Всем осточертел беспорядок, все хотели с ним покончить. Не приди я, кто-нибудь другой сделал бы это. Налицо были все элементы для создания будущей империи. И разумная часть Директории, понимавшая, что нужно не только спасать страну от них самих, но и самим спасаться вместе со страной, была со мной.

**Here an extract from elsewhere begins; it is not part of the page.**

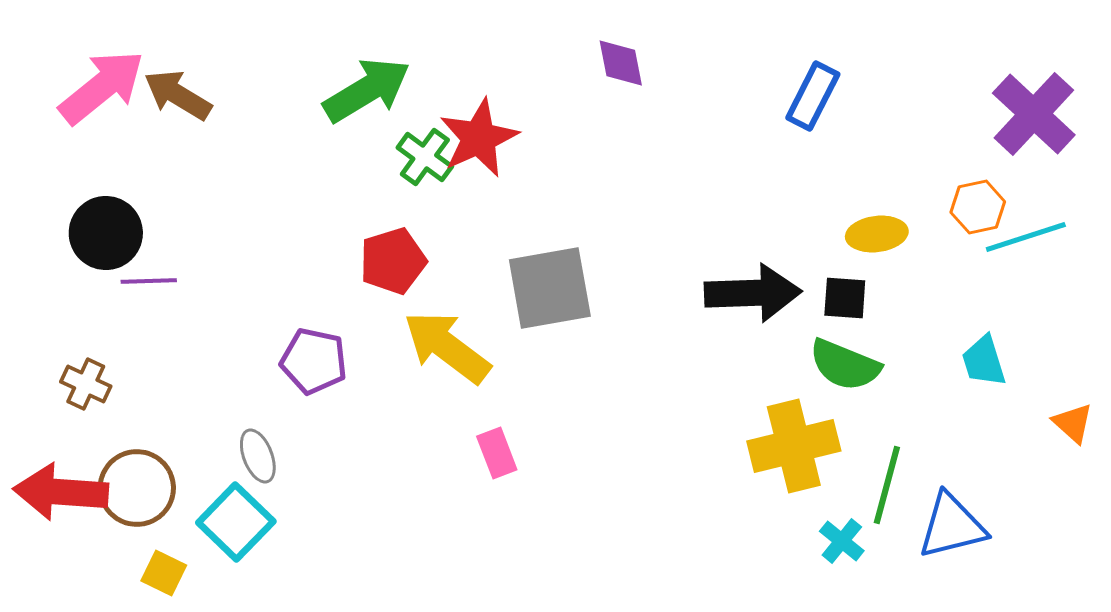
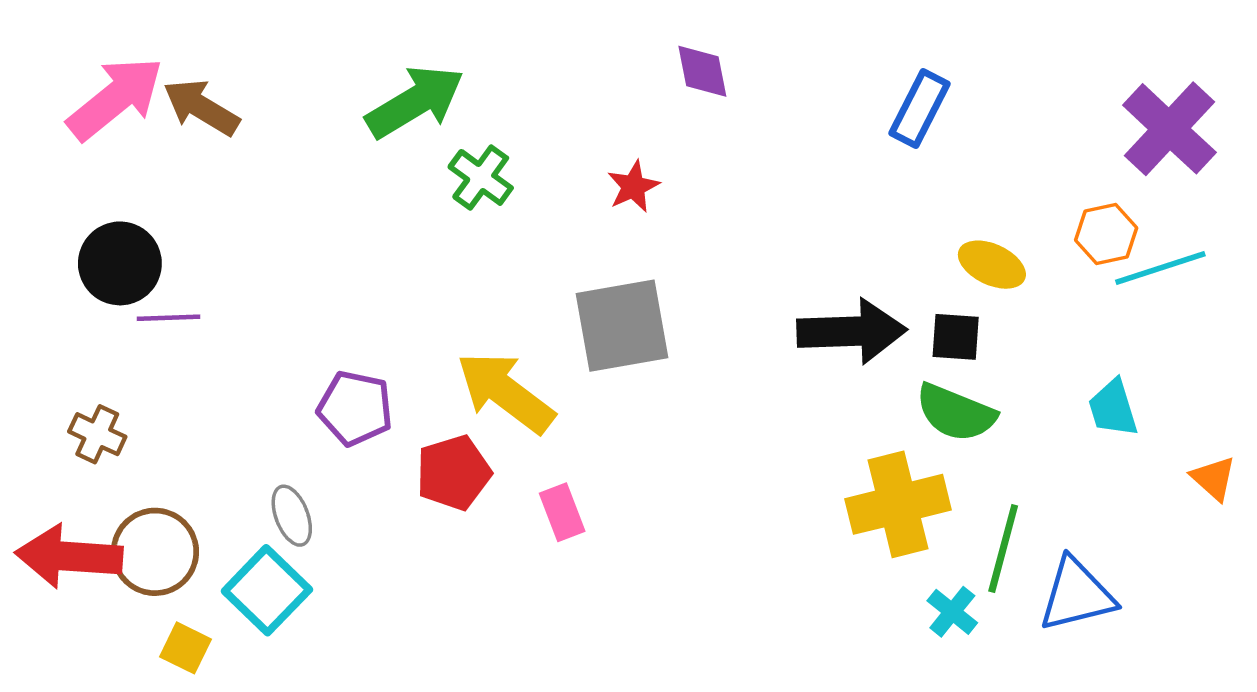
red star: (479, 138) -> (633, 187), moved, size x0.6
yellow ellipse: (877, 234) -> (992, 265), turned 32
red pentagon: (393, 261) -> (454, 473), moved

На квартире Талейрана мы три недели обсуждали план смены власти. Талейран опасался, что Баррас в отчаянии может решиться на «безумие». Сопротивление уже называлось «безумием»! Помню, ночью мы заканчивали обсуждение и неожиданно услышали цокот копыт полицейского патруля. В ужасе Талейран бросился тушить свет. В абсолютной темноте я чувствовал, как он дрожит. Вцепившись в мою руку, он повторял: «Безумие… безумие…» Я расхохотался: «Вы слишком хорошо помните времена революции. Тех решительных людей уже нет, они давно в могиле. Как и положено во времена великих событий, „сильного зарежут, слабого удавят, а ничтожество сделают своим предводителем“ — эту пословицу я услышал в Египте. Поверьте, Баррас, да и все остальные — дерьмо! Эти ничтожества ни на что не решатся, все слишком сгнило…» Правда, я не сказал ему главное: «Я знаю свою судьбу!»
И, конечно, одним из самых первых пришел ко мне другой умнейший и подлейший — Фуше. Он сказал моему секретарю: «Если ваш генерал не поторопится, все погибнет». Так он дал мне понять, что ему все известно.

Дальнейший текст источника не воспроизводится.